§ **WORK ORDER**
In the data that follows, find the line with "home comfortable. This guide covers what"; transcribe it, every later line up to the one with "What is a humidifier for HVAC and why", and that line as well, exactly and with no others.

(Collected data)
Start of Block
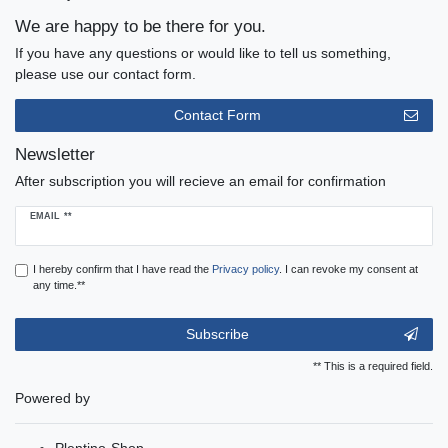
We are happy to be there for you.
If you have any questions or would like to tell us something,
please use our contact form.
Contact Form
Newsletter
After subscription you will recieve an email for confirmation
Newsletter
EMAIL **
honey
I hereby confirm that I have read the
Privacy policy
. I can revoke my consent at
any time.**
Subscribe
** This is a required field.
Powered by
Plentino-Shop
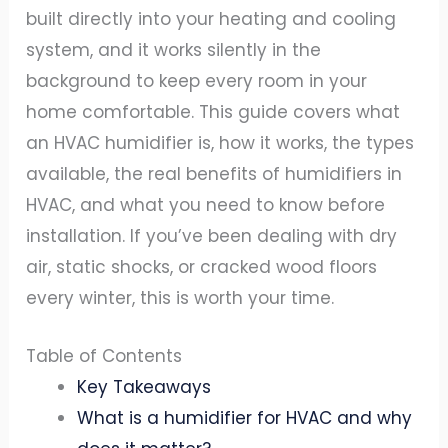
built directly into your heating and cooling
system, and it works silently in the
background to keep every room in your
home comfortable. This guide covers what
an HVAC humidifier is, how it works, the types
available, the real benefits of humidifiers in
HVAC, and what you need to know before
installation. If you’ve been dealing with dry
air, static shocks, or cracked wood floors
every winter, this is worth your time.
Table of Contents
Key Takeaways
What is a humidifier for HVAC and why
End of Block
Start of Block
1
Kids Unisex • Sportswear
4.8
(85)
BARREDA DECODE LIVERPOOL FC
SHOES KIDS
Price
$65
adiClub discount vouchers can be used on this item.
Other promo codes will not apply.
End of Block
§ **OUTPUT OF THE TASK**
home comfortable. This guide covers what
an HVAC humidifier is, how it works, the types
available, the real benefits of humidifiers in
HVAC, and what you need to know before
installation. If you’ve been dealing with dry
air, static shocks, or cracked wood floors
every winter, this is worth your time.
Table of Contents
Key Takeaways
What is a humidifier for HVAC and why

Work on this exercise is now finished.